RMX is responding to direct customer demand for an advanced AI-powered visual intelligence solution that scales, performs under pressure, and works across defense, security, and commercial environments without compromise.

 

About RMX: RMX Industries, Inc. (OTCQB: RMXI) is a technology company delivering advanced data compression and video optimization solutions that secures the data continuum from beyond the edge to operational cores. Through proprietary, field-validated technology originally developed for defense and security applications, RMX aims to transform how organizations capture, transmit, store, and deliver visual data across environments with any bandwidth while specializing in the most constrained networks where traditional solutions fail. RMX’s solutions are designed to operate seamlessly across any infrastructure, from tactical radios and narrowband satellite links to high-bandwidth enterprise cloud systems, ensuring critical visual intelligence reaches those who need it most, when they need it most, regardless of whether connectivity is abundant, limited, degraded, or contested. For more information, visit www.rmx.io.

 

Cautionary Note Regarding Forward-Looking Statements: This press release contains forward-looking statements that are subject to various risks and uncertainties. In addition, our representatives or we may make forward-looking statements orally or in writing from time to time. We base these forward-looking statements on our expectations and projections about future events, which we derive from the available information. Such forward-looking statements relate to future events or our future performance, including our financial performance and projections, revenue and earnings growth, and business prospects and opportunities. You can identify forward-looking statements by those that are not historical facts, particularly those that use terminology such as intends,” “may,” “should,” “expects,” “anticipates,” “contemplates,” “estimates,” “believes,” “plans,” “projected,” “predicts,” “potential,” or hopes” or the negative of these or similar terms.

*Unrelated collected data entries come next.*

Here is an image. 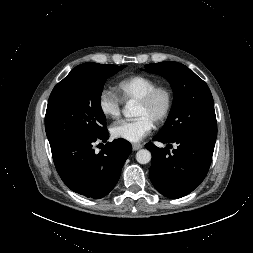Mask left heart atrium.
Segmentation results:
<instances>
[{"label":"left heart atrium","mask_w":253,"mask_h":253,"mask_svg":"<svg viewBox=\"0 0 253 253\" xmlns=\"http://www.w3.org/2000/svg\"><path fill=\"white\" fill-rule=\"evenodd\" d=\"M154 129V121L147 116H140L133 120H123L114 123L110 132L114 138L129 142H139Z\"/></svg>","instance_id":"obj_1"}]
</instances>
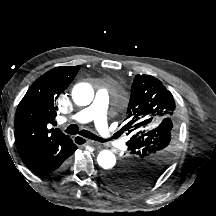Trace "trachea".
<instances>
[{
    "instance_id": "trachea-1",
    "label": "trachea",
    "mask_w": 216,
    "mask_h": 216,
    "mask_svg": "<svg viewBox=\"0 0 216 216\" xmlns=\"http://www.w3.org/2000/svg\"><path fill=\"white\" fill-rule=\"evenodd\" d=\"M66 133L74 135V134H80L83 137L89 138L91 140L99 141V142H105L102 138L98 137L97 135L87 131V130H79V127L76 124H71L67 127L65 130ZM78 144H82L83 141L76 142Z\"/></svg>"
}]
</instances>
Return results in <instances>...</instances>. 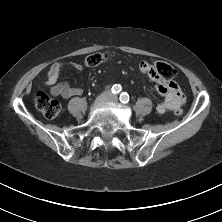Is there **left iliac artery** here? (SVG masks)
Instances as JSON below:
<instances>
[{"instance_id": "44dca946", "label": "left iliac artery", "mask_w": 222, "mask_h": 222, "mask_svg": "<svg viewBox=\"0 0 222 222\" xmlns=\"http://www.w3.org/2000/svg\"><path fill=\"white\" fill-rule=\"evenodd\" d=\"M120 101H121L123 104L128 103V102H129V95H128V93L123 92V93L120 95Z\"/></svg>"}]
</instances>
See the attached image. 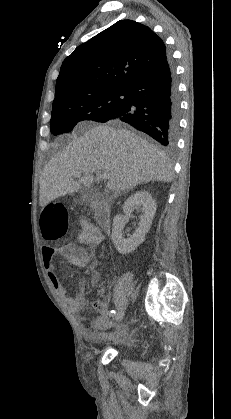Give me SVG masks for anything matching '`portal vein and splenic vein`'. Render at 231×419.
Here are the masks:
<instances>
[{
    "instance_id": "portal-vein-and-splenic-vein-1",
    "label": "portal vein and splenic vein",
    "mask_w": 231,
    "mask_h": 419,
    "mask_svg": "<svg viewBox=\"0 0 231 419\" xmlns=\"http://www.w3.org/2000/svg\"><path fill=\"white\" fill-rule=\"evenodd\" d=\"M81 175V173L80 172H74L73 173V176H75V177H79ZM97 175H98V179H102V180H105L107 177H108V175L107 174H105V173H101V172H97Z\"/></svg>"
}]
</instances>
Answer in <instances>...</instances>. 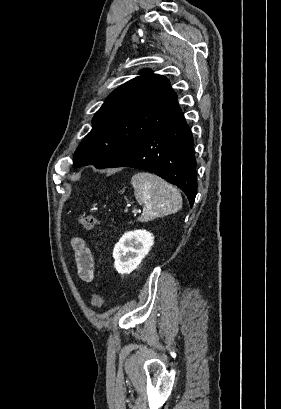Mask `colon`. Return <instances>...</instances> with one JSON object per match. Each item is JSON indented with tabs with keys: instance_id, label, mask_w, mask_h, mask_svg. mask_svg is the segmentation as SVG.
Here are the masks:
<instances>
[{
	"instance_id": "5ec220e1",
	"label": "colon",
	"mask_w": 281,
	"mask_h": 409,
	"mask_svg": "<svg viewBox=\"0 0 281 409\" xmlns=\"http://www.w3.org/2000/svg\"><path fill=\"white\" fill-rule=\"evenodd\" d=\"M78 221L87 230H92L98 225V220L95 216L86 213H80L77 216ZM104 305V296L101 290H97L93 296V307L95 311L100 312Z\"/></svg>"
}]
</instances>
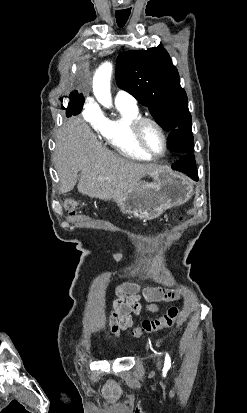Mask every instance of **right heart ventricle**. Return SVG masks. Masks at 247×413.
Wrapping results in <instances>:
<instances>
[{"label":"right heart ventricle","instance_id":"right-heart-ventricle-1","mask_svg":"<svg viewBox=\"0 0 247 413\" xmlns=\"http://www.w3.org/2000/svg\"><path fill=\"white\" fill-rule=\"evenodd\" d=\"M118 106L123 110V115L119 120L108 123L105 126L103 136L107 142L118 153L129 159L137 161H150L152 158L143 153L134 143L132 138V129L140 118L135 112L128 111L123 105Z\"/></svg>","mask_w":247,"mask_h":413}]
</instances>
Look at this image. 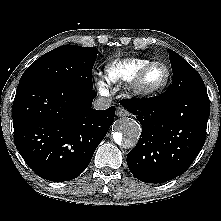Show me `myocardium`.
<instances>
[{"instance_id":"myocardium-1","label":"myocardium","mask_w":221,"mask_h":221,"mask_svg":"<svg viewBox=\"0 0 221 221\" xmlns=\"http://www.w3.org/2000/svg\"><path fill=\"white\" fill-rule=\"evenodd\" d=\"M155 66H162L165 68L166 70L165 79L156 86H148L145 83V77L148 74V72ZM170 79H171V70L169 66L160 61H153L147 64L144 68H142L141 71L136 76V78L133 80L132 91L138 97L142 98L152 97L161 93L168 86Z\"/></svg>"}]
</instances>
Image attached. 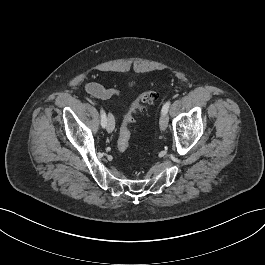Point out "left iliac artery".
I'll list each match as a JSON object with an SVG mask.
<instances>
[{
  "label": "left iliac artery",
  "mask_w": 265,
  "mask_h": 265,
  "mask_svg": "<svg viewBox=\"0 0 265 265\" xmlns=\"http://www.w3.org/2000/svg\"><path fill=\"white\" fill-rule=\"evenodd\" d=\"M170 104H171V102L168 101V102H166V103L163 105V107H162V113H163V114H166V113L168 112V109H169V107H170Z\"/></svg>",
  "instance_id": "left-iliac-artery-1"
}]
</instances>
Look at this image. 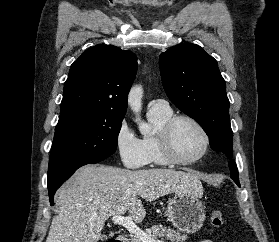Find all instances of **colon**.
Listing matches in <instances>:
<instances>
[{"instance_id": "obj_1", "label": "colon", "mask_w": 279, "mask_h": 242, "mask_svg": "<svg viewBox=\"0 0 279 242\" xmlns=\"http://www.w3.org/2000/svg\"><path fill=\"white\" fill-rule=\"evenodd\" d=\"M211 224L216 228H221L224 224V218L221 210L215 209L211 213Z\"/></svg>"}]
</instances>
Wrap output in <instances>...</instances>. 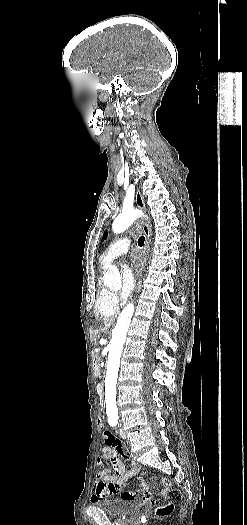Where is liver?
I'll return each mask as SVG.
<instances>
[{"instance_id": "obj_1", "label": "liver", "mask_w": 247, "mask_h": 525, "mask_svg": "<svg viewBox=\"0 0 247 525\" xmlns=\"http://www.w3.org/2000/svg\"><path fill=\"white\" fill-rule=\"evenodd\" d=\"M113 321H105V325H104V329L105 331H107V329H109V327H111Z\"/></svg>"}]
</instances>
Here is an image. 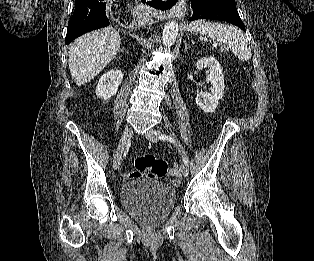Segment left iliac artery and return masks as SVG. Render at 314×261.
<instances>
[{"label": "left iliac artery", "mask_w": 314, "mask_h": 261, "mask_svg": "<svg viewBox=\"0 0 314 261\" xmlns=\"http://www.w3.org/2000/svg\"><path fill=\"white\" fill-rule=\"evenodd\" d=\"M159 138H160L161 140H163V141H169V142H171V143H173L174 145L177 146L176 140L173 139L172 137L166 135V134H161V135H159ZM182 158H183L184 164L188 166V163H189L188 159H187L185 156H183V155H182Z\"/></svg>", "instance_id": "obj_1"}]
</instances>
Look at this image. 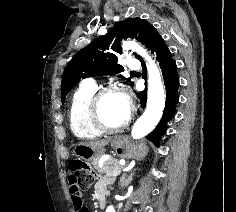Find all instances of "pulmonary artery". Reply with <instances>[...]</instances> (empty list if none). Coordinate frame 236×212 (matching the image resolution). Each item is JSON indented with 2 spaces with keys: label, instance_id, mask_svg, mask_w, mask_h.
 I'll list each match as a JSON object with an SVG mask.
<instances>
[{
  "label": "pulmonary artery",
  "instance_id": "e3ab8cb5",
  "mask_svg": "<svg viewBox=\"0 0 236 212\" xmlns=\"http://www.w3.org/2000/svg\"><path fill=\"white\" fill-rule=\"evenodd\" d=\"M139 67H140V64H139L138 60L132 59V60L128 61V68L129 69L136 70V69H139ZM85 83L89 84V85H95V82L91 79L87 80Z\"/></svg>",
  "mask_w": 236,
  "mask_h": 212
}]
</instances>
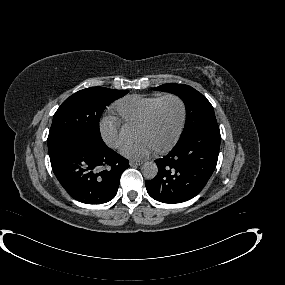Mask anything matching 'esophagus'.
Returning a JSON list of instances; mask_svg holds the SVG:
<instances>
[{
  "mask_svg": "<svg viewBox=\"0 0 285 285\" xmlns=\"http://www.w3.org/2000/svg\"><path fill=\"white\" fill-rule=\"evenodd\" d=\"M143 163V161H140V160H131L129 162L130 166H138V165H141Z\"/></svg>",
  "mask_w": 285,
  "mask_h": 285,
  "instance_id": "obj_1",
  "label": "esophagus"
}]
</instances>
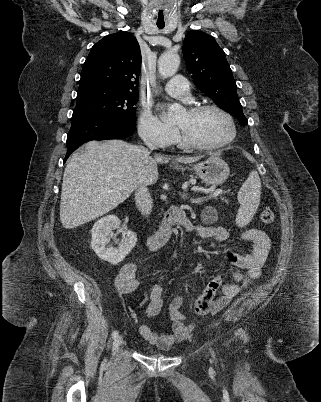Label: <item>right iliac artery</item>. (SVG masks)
Returning <instances> with one entry per match:
<instances>
[{"label": "right iliac artery", "mask_w": 321, "mask_h": 402, "mask_svg": "<svg viewBox=\"0 0 321 402\" xmlns=\"http://www.w3.org/2000/svg\"><path fill=\"white\" fill-rule=\"evenodd\" d=\"M119 332L118 331H114L112 333V338H116L118 336Z\"/></svg>", "instance_id": "right-iliac-artery-1"}]
</instances>
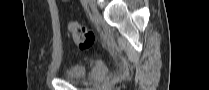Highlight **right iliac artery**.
I'll return each instance as SVG.
<instances>
[{"label": "right iliac artery", "mask_w": 209, "mask_h": 90, "mask_svg": "<svg viewBox=\"0 0 209 90\" xmlns=\"http://www.w3.org/2000/svg\"><path fill=\"white\" fill-rule=\"evenodd\" d=\"M83 3H84V4H86V3H87V1H86V0H84V1H83Z\"/></svg>", "instance_id": "82829eb1"}]
</instances>
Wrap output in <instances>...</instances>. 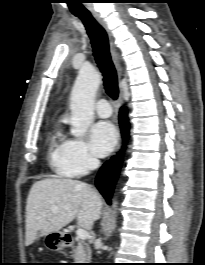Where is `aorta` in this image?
I'll list each match as a JSON object with an SVG mask.
<instances>
[{
	"label": "aorta",
	"instance_id": "762f6f07",
	"mask_svg": "<svg viewBox=\"0 0 205 265\" xmlns=\"http://www.w3.org/2000/svg\"><path fill=\"white\" fill-rule=\"evenodd\" d=\"M100 83L101 76L95 69L82 68L79 71L70 98L71 134L76 138H81L93 121L95 95ZM113 207L116 208L115 202ZM114 224L115 218L113 227Z\"/></svg>",
	"mask_w": 205,
	"mask_h": 265
}]
</instances>
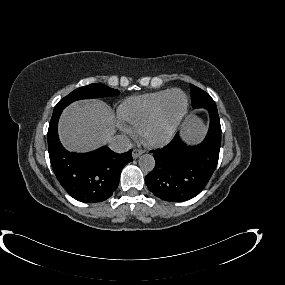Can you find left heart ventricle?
I'll return each instance as SVG.
<instances>
[{
    "instance_id": "left-heart-ventricle-1",
    "label": "left heart ventricle",
    "mask_w": 285,
    "mask_h": 285,
    "mask_svg": "<svg viewBox=\"0 0 285 285\" xmlns=\"http://www.w3.org/2000/svg\"><path fill=\"white\" fill-rule=\"evenodd\" d=\"M184 103V98L180 93H175L170 98L169 111L166 118L165 123L161 126V128L156 132V134H161L165 132L171 123V121L175 118V116L179 113Z\"/></svg>"
}]
</instances>
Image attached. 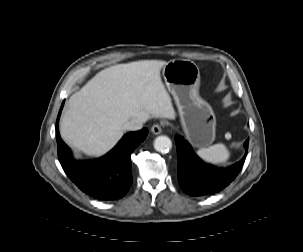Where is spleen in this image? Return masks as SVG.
Instances as JSON below:
<instances>
[{"instance_id":"1","label":"spleen","mask_w":303,"mask_h":252,"mask_svg":"<svg viewBox=\"0 0 303 252\" xmlns=\"http://www.w3.org/2000/svg\"><path fill=\"white\" fill-rule=\"evenodd\" d=\"M197 154L200 158L212 164L225 163L230 157V152L222 143H218L207 148H200L197 151Z\"/></svg>"}]
</instances>
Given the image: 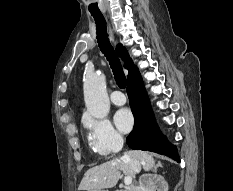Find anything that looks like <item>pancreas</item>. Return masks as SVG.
Listing matches in <instances>:
<instances>
[{"mask_svg":"<svg viewBox=\"0 0 233 191\" xmlns=\"http://www.w3.org/2000/svg\"><path fill=\"white\" fill-rule=\"evenodd\" d=\"M120 191H138L135 187L127 188L126 190H120Z\"/></svg>","mask_w":233,"mask_h":191,"instance_id":"obj_1","label":"pancreas"}]
</instances>
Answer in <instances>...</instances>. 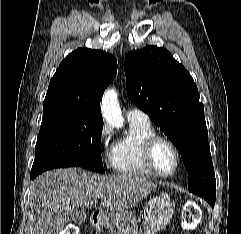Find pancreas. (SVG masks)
Returning <instances> with one entry per match:
<instances>
[{
    "label": "pancreas",
    "instance_id": "cf45deb5",
    "mask_svg": "<svg viewBox=\"0 0 241 234\" xmlns=\"http://www.w3.org/2000/svg\"><path fill=\"white\" fill-rule=\"evenodd\" d=\"M110 232H111L110 234H121L117 231V229H114V228H112Z\"/></svg>",
    "mask_w": 241,
    "mask_h": 234
}]
</instances>
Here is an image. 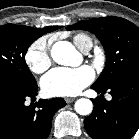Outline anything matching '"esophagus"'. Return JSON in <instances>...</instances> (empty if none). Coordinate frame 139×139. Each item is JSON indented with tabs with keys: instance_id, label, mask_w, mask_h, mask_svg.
Wrapping results in <instances>:
<instances>
[{
	"instance_id": "1",
	"label": "esophagus",
	"mask_w": 139,
	"mask_h": 139,
	"mask_svg": "<svg viewBox=\"0 0 139 139\" xmlns=\"http://www.w3.org/2000/svg\"><path fill=\"white\" fill-rule=\"evenodd\" d=\"M75 100V98L67 97L65 98L66 103H72Z\"/></svg>"
}]
</instances>
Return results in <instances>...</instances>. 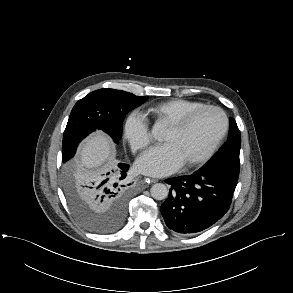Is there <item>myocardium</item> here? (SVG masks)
<instances>
[{
	"instance_id": "1",
	"label": "myocardium",
	"mask_w": 293,
	"mask_h": 293,
	"mask_svg": "<svg viewBox=\"0 0 293 293\" xmlns=\"http://www.w3.org/2000/svg\"><path fill=\"white\" fill-rule=\"evenodd\" d=\"M205 111H215L217 113H219L223 119V128L221 130V132L219 133V135L217 136V138L214 140V142L211 144V146L207 149V151L202 154L201 156H199L198 158L184 163L183 166L185 168H195L198 167L202 164H204L205 162H207L213 155L214 153L217 151L218 147L220 146V144L222 143V141L224 140V138L226 137L228 130H229V118L226 114V112L218 107V106H213V105H204L198 109H195L189 113H187L186 115H184L183 117H181L179 120L171 123L168 128L171 129L174 132H182L183 130H185L188 125L201 113L205 112Z\"/></svg>"
}]
</instances>
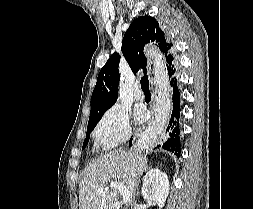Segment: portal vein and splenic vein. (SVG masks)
<instances>
[{"mask_svg": "<svg viewBox=\"0 0 253 209\" xmlns=\"http://www.w3.org/2000/svg\"><path fill=\"white\" fill-rule=\"evenodd\" d=\"M110 187H111V188H115V189H117V190L120 192V194L122 195V198H123V202H124L125 204H127V203H129V202L131 201V199H132V194H131L130 191H128V190L126 189V187H125L123 184L118 183V182H111V183H110ZM105 190H106V188H101V189L98 190V192H99V193H102V192H104Z\"/></svg>", "mask_w": 253, "mask_h": 209, "instance_id": "portal-vein-and-splenic-vein-1", "label": "portal vein and splenic vein"}]
</instances>
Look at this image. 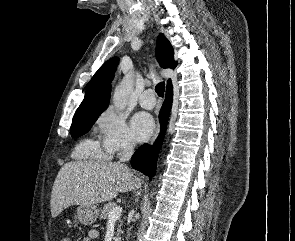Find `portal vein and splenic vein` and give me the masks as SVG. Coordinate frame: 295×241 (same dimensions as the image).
Instances as JSON below:
<instances>
[{
	"label": "portal vein and splenic vein",
	"instance_id": "obj_1",
	"mask_svg": "<svg viewBox=\"0 0 295 241\" xmlns=\"http://www.w3.org/2000/svg\"><path fill=\"white\" fill-rule=\"evenodd\" d=\"M122 213V208L120 206H115L108 214L109 221H116Z\"/></svg>",
	"mask_w": 295,
	"mask_h": 241
}]
</instances>
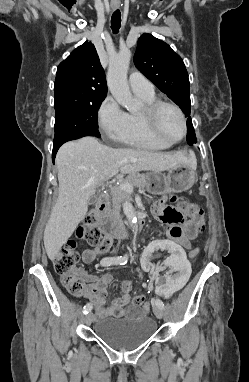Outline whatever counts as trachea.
I'll return each mask as SVG.
<instances>
[{
	"instance_id": "3493384b",
	"label": "trachea",
	"mask_w": 249,
	"mask_h": 382,
	"mask_svg": "<svg viewBox=\"0 0 249 382\" xmlns=\"http://www.w3.org/2000/svg\"><path fill=\"white\" fill-rule=\"evenodd\" d=\"M120 26H121V13L119 10H116L113 14H112V18H111V29L114 33H118L119 29H120Z\"/></svg>"
}]
</instances>
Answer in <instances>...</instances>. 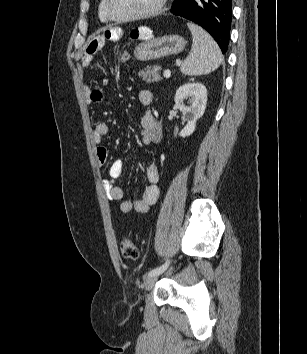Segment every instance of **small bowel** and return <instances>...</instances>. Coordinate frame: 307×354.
<instances>
[{"mask_svg": "<svg viewBox=\"0 0 307 354\" xmlns=\"http://www.w3.org/2000/svg\"><path fill=\"white\" fill-rule=\"evenodd\" d=\"M123 36L120 28H111L104 32L102 38H96L89 42L82 56L81 64L89 67L94 61L95 53L103 47L104 41H117ZM86 98L89 102H97L102 97V92L93 89L90 85L84 87ZM153 94L149 90L139 93L140 104L145 108L141 117V142L143 145H153L161 138V126L155 116L147 109L153 101ZM109 128L106 123H97L93 128V139L96 145V154L99 164L107 162V149L103 145V139L108 134ZM124 162L121 159L114 160L109 168V178L103 181V186L108 199L118 203L120 210L129 214L132 212L146 213L156 203L159 197V171L157 166L152 163L146 167L145 176L147 185L143 190L140 199L135 201L123 199V191L117 185V179L122 175Z\"/></svg>", "mask_w": 307, "mask_h": 354, "instance_id": "1", "label": "small bowel"}]
</instances>
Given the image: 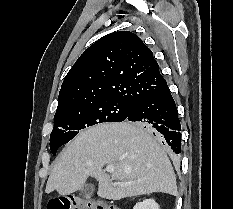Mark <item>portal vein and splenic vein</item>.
Masks as SVG:
<instances>
[{
    "mask_svg": "<svg viewBox=\"0 0 233 209\" xmlns=\"http://www.w3.org/2000/svg\"><path fill=\"white\" fill-rule=\"evenodd\" d=\"M106 171L112 173L114 171V167L109 165L106 167ZM115 185H122V183L116 182Z\"/></svg>",
    "mask_w": 233,
    "mask_h": 209,
    "instance_id": "portal-vein-and-splenic-vein-1",
    "label": "portal vein and splenic vein"
}]
</instances>
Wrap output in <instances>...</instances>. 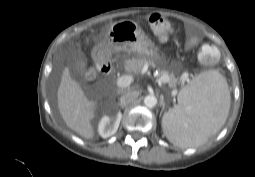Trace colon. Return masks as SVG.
<instances>
[{"label": "colon", "instance_id": "5ec220e1", "mask_svg": "<svg viewBox=\"0 0 255 177\" xmlns=\"http://www.w3.org/2000/svg\"><path fill=\"white\" fill-rule=\"evenodd\" d=\"M148 24L161 40H165L172 31L170 21L163 15L153 13L148 17ZM219 51L211 43L202 45L198 51V58L201 62L206 64H213L218 60Z\"/></svg>", "mask_w": 255, "mask_h": 177}]
</instances>
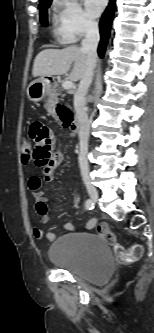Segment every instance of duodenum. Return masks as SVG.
<instances>
[{"label":"duodenum","instance_id":"1","mask_svg":"<svg viewBox=\"0 0 154 333\" xmlns=\"http://www.w3.org/2000/svg\"><path fill=\"white\" fill-rule=\"evenodd\" d=\"M70 129L73 134L79 133L80 128H79V124H78L77 120L72 119V124H71Z\"/></svg>","mask_w":154,"mask_h":333}]
</instances>
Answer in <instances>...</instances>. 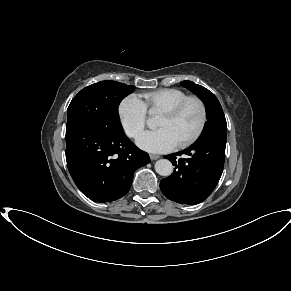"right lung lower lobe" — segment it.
Here are the masks:
<instances>
[{
    "mask_svg": "<svg viewBox=\"0 0 291 291\" xmlns=\"http://www.w3.org/2000/svg\"><path fill=\"white\" fill-rule=\"evenodd\" d=\"M66 161L79 188L95 202L123 197L131 187L136 169L150 162L122 128L100 131L80 124L66 125Z\"/></svg>",
    "mask_w": 291,
    "mask_h": 291,
    "instance_id": "98d812e1",
    "label": "right lung lower lobe"
}]
</instances>
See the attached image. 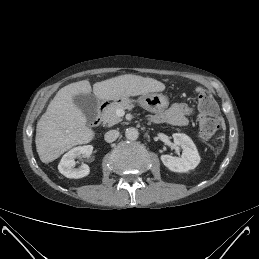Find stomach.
<instances>
[{
    "mask_svg": "<svg viewBox=\"0 0 259 259\" xmlns=\"http://www.w3.org/2000/svg\"><path fill=\"white\" fill-rule=\"evenodd\" d=\"M144 109L150 112H160L168 107L169 101L166 96L159 93H145L136 100ZM109 105L130 103L129 97L106 100Z\"/></svg>",
    "mask_w": 259,
    "mask_h": 259,
    "instance_id": "stomach-1",
    "label": "stomach"
}]
</instances>
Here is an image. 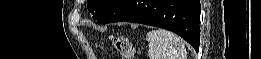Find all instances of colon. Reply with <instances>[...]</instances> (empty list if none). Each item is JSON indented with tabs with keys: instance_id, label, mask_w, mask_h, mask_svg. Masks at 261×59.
Segmentation results:
<instances>
[{
	"instance_id": "1",
	"label": "colon",
	"mask_w": 261,
	"mask_h": 59,
	"mask_svg": "<svg viewBox=\"0 0 261 59\" xmlns=\"http://www.w3.org/2000/svg\"><path fill=\"white\" fill-rule=\"evenodd\" d=\"M112 43L115 47V49L120 53V55L122 56V58H131L129 56L131 47L129 42L127 41V39H125L124 37L118 36V37H114L112 38Z\"/></svg>"
}]
</instances>
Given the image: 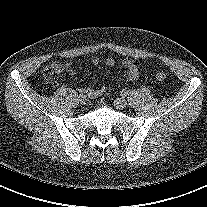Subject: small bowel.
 Returning a JSON list of instances; mask_svg holds the SVG:
<instances>
[{
    "instance_id": "small-bowel-1",
    "label": "small bowel",
    "mask_w": 207,
    "mask_h": 207,
    "mask_svg": "<svg viewBox=\"0 0 207 207\" xmlns=\"http://www.w3.org/2000/svg\"><path fill=\"white\" fill-rule=\"evenodd\" d=\"M91 62L94 64V65H97L99 63V59L96 58V57H93L91 59ZM54 65H57L59 67V73L65 69L68 74L70 75H75L76 71L75 69L73 68L72 64L71 63H66L64 65L58 63V62H55L53 63ZM106 64L108 66H113L115 64V61L113 58L109 57L106 59ZM122 66L125 68V73H124V77L127 81H134L136 80L138 77H139V69H138V66L136 65V63L130 59V58H127L125 60L122 61ZM108 90L107 87L105 86H101V87H91V88H88V93L89 95L92 97V98H97L99 96H101L103 93H105L106 91Z\"/></svg>"
}]
</instances>
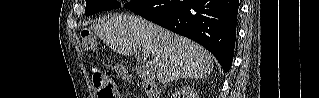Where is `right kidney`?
<instances>
[{"instance_id": "right-kidney-1", "label": "right kidney", "mask_w": 319, "mask_h": 98, "mask_svg": "<svg viewBox=\"0 0 319 98\" xmlns=\"http://www.w3.org/2000/svg\"><path fill=\"white\" fill-rule=\"evenodd\" d=\"M189 94L195 97V93L193 92V90H189Z\"/></svg>"}]
</instances>
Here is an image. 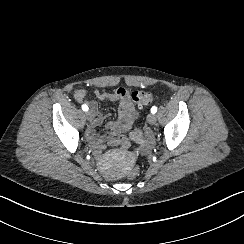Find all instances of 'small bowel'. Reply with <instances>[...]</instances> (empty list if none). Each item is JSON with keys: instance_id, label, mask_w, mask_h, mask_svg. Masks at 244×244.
Returning a JSON list of instances; mask_svg holds the SVG:
<instances>
[{"instance_id": "1", "label": "small bowel", "mask_w": 244, "mask_h": 244, "mask_svg": "<svg viewBox=\"0 0 244 244\" xmlns=\"http://www.w3.org/2000/svg\"><path fill=\"white\" fill-rule=\"evenodd\" d=\"M94 95L101 101H115L116 97L112 94H108L104 91L95 89L93 91ZM87 90L84 88H78L74 91L73 97L76 102L83 103L86 102L94 116V121L90 126L89 133L97 142H103L105 140H112V136L115 133H125L128 132L137 117L136 109L129 97H122L119 99L120 113L119 118L114 121H110L106 125L107 132L101 135H95V127L102 123L104 120L103 114L99 111L96 103L94 101L87 99ZM133 139L136 140L133 136ZM141 144L142 150H147L154 144V139L151 136H146L143 140L138 141Z\"/></svg>"}]
</instances>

Although the Company believes that the expectations reflected in these forward-looking statements are based on reasonable assumptions, there are a number of risks and uncertainties that could cause actual results to differ materially from such forward-looking statements, including the risks described in the risk factors section of the reports and other documents that we file with the Securities and Exchange Commission. Forward-looking statements speak only as of the date of the document in which they are contained, and the Company does not undertake any duty to update any forward-looking statements except as may be required by law.